(Saved data entries)
----

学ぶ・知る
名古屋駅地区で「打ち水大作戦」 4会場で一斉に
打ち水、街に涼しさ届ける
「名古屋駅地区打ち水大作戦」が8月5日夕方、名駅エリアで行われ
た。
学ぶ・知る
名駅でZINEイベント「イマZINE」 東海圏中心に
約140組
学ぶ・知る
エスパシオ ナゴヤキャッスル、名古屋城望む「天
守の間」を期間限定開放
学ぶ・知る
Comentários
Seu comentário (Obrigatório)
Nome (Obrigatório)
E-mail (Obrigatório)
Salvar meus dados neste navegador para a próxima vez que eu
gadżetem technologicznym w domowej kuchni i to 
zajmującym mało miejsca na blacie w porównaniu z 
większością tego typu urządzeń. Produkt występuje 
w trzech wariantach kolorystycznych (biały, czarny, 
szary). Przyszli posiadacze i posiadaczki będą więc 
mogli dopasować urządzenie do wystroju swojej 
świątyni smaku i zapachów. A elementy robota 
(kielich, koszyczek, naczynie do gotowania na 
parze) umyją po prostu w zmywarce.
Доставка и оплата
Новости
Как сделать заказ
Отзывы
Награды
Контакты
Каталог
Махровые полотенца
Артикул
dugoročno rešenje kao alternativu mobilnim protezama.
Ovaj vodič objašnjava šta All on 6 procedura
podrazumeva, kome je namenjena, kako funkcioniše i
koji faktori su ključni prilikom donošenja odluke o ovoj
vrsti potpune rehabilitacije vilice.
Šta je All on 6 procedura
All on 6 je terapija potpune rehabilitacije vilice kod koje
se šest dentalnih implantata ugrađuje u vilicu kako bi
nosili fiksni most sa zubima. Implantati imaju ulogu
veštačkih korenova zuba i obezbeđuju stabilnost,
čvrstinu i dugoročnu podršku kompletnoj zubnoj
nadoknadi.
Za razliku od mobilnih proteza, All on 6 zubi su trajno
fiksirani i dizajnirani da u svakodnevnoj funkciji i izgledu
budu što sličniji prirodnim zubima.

----

▶ Work request
Here the output must be the lines above from the line with "mogli dopasować urządzenie" to the line with "Ovaj vodič objašnjava šta All on 6 procedura", both included, duplicated word for word and nothing else.

▶ Solution to this problem
mogli dopasować urządzenie do wystroju swojej 
świątyni smaku i zapachów. A elementy robota 
(kielich, koszyczek, naczynie do gotowania na 
parze) umyją po prostu w zmywarce.
Доставка и оплата
Новости
Как сделать заказ
Отзывы
Награды
Контакты
Каталог
Махровые полотенца
Артикул
dugoročno rešenje kao alternativu mobilnim protezama.
Ovaj vodič objašnjava šta All on 6 procedura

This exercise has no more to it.